Can SparkContext.textFile be used with a custom receiver?

扶醉桌前 提交于 2019-12-11 04:23:27

问题


I'm trying to implement a Streaming job that uses a custom receiver to read messages from SQS. Each message contains a single reference to an S3 file which I would then like to read, parse, and store as ORC.

Here is the code I have so far:

val sc = new SparkContext(conf)
val streamContext = new StreamingContext(sc, Seconds(5))

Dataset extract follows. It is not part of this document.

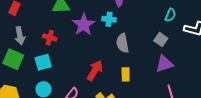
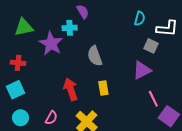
cyan cross: (109, 19) -> (70, 28), moved
gray square: (161, 40) -> (151, 46), moved
red arrow: (95, 70) -> (71, 89), turned -40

val sqs = streamContext.receiverStream(new SQSReceiver("events-elb")
  .credentials("accessKey", "secretKey")
  .at(Regions.US_EAST_1)
  .withTimeout(5))

val s3File = sqs.map(messages => {
  val sqsMsg: JsValue = Json.parse(messages)
  val s3Key = "s3://" +
    Json.stringify(sqsMsg("Records")(0)("s3")("bucket")("name")).replace("\"", "") + "/" +
    Json.stringify(sqsMsg("Records")(0)("s3")("object")("key")).replace("\"", "")
  val rawLogs = sc.textFile(s3Key)

  rawLogs
}).saveAsTextFiles("/tmp/output")

Unfortunately, this fails with the following error:

Caused by: java.io.NotSerializableException: org.apache.spark.SparkContext
Serialization stack:
    - object not serializable (class: org.apache.spark.SparkContext, value: org.apache.spark.SparkContext@52fc5eb1)
    - field (class: SparrowOrc$$anonfun$1, name: sc$1, type: class org.apache.spark.SparkContext)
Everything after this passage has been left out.